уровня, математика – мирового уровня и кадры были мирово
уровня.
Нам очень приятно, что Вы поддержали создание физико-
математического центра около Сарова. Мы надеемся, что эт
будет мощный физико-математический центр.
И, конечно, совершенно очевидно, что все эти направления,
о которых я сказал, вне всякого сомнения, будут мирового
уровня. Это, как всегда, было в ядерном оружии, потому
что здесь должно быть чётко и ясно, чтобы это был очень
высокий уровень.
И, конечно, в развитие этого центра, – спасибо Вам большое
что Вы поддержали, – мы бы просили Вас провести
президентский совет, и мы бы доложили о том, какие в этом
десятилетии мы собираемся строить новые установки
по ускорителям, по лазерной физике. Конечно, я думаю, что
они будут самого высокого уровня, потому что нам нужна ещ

....

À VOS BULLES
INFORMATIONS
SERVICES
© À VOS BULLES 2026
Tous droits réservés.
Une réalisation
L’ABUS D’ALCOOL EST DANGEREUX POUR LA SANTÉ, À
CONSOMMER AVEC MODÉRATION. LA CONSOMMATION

....

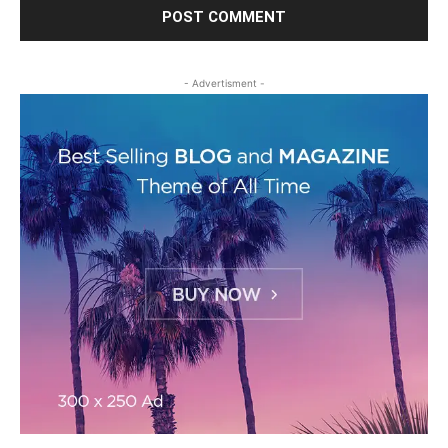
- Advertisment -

....

In the listing above, locate the line containing "уровня, математика –" and the line containing "они будут самого". Transcribe those two lines and everything between them, exactly as written.

уровня, математика – мирового уровня и кадры были мирово
уровня.
Нам очень приятно, что Вы поддержали создание физико-
математического центра около Сарова. Мы надеемся, что эт
будет мощный физико-математический центр.
И, конечно, совершенно очевидно, что все эти направления,
о которых я сказал, вне всякого сомнения, будут мирового
уровня. Это, как всегда, было в ядерном оружии, потому
что здесь должно быть чётко и ясно, чтобы это был очень
высокий уровень.
И, конечно, в развитие этого центра, – спасибо Вам большое
что Вы поддержали, – мы бы просили Вас провести
президентский совет, и мы бы доложили о том, какие в этом
десятилетии мы собираемся строить новые установки
по ускорителям, по лазерной физике. Конечно, я думаю, что
они будут самого высокого уровня, потому что нам нужна ещ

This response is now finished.